◆ **EXERCISE DETAILS**: Transcribe only the part of the material below that begins at the line containing "video files" and ends at the line containing "occasions or simply escaping everyday life.", with both kept and images left out.

◆ **INFORMATION SUPPLIED**:
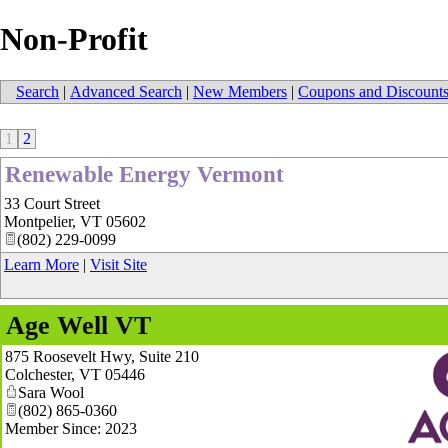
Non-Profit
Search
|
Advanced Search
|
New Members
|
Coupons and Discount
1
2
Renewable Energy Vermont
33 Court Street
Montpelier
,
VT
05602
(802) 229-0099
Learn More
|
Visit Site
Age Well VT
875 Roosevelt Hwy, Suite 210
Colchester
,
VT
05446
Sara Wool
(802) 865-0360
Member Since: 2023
==
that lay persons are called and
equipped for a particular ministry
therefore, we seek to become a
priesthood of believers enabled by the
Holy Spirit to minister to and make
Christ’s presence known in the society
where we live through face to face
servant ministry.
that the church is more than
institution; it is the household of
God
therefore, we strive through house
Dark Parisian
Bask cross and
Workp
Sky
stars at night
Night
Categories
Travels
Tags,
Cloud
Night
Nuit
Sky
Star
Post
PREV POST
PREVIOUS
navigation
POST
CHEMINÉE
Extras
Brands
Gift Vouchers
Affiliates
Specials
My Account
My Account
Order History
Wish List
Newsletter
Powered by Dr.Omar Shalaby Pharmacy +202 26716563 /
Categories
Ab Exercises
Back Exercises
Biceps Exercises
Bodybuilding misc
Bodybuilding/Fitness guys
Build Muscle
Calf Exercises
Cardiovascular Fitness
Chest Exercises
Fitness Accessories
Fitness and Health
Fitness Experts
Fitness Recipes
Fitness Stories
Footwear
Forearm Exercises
* * *
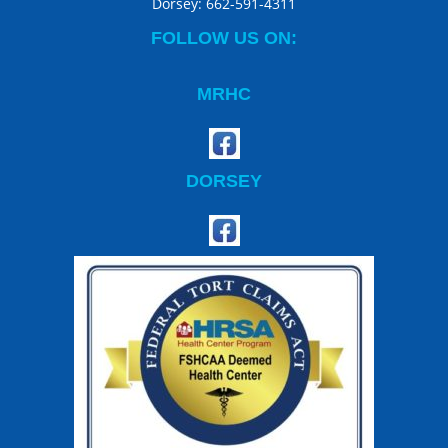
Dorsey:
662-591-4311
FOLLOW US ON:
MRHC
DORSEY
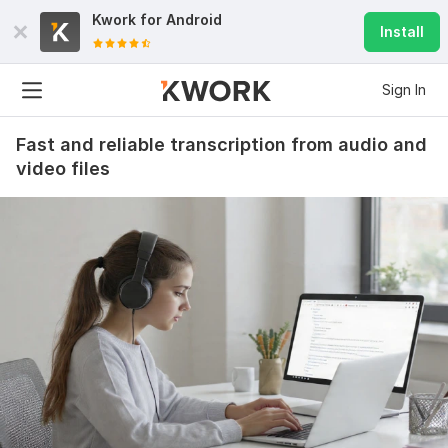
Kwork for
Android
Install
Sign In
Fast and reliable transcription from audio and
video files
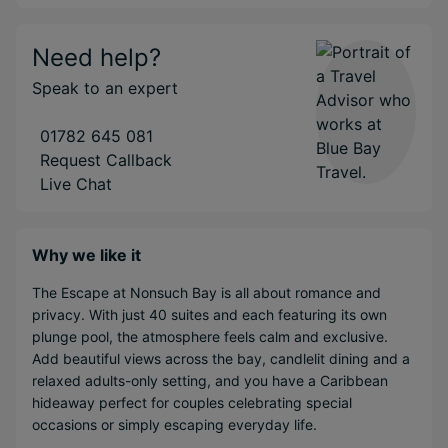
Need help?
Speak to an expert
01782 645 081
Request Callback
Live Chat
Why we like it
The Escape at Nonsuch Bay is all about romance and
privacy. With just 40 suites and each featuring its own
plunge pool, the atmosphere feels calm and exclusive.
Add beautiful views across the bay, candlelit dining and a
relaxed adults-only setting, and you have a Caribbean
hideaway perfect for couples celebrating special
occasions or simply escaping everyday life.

◆ **TASK OUTPUT**:
video files
Need help?
Speak to an expert
01782 645 081
Request Callback
Live Chat
Why we like it
The Escape at Nonsuch Bay is all about romance and
privacy. With just 40 suites and each featuring its own
plunge pool, the atmosphere feels calm and exclusive.
Add beautiful views across the bay, candlelit dining and a
relaxed adults-only setting, and you have a Caribbean
hideaway perfect for couples celebrating special
occasions or simply escaping everyday life.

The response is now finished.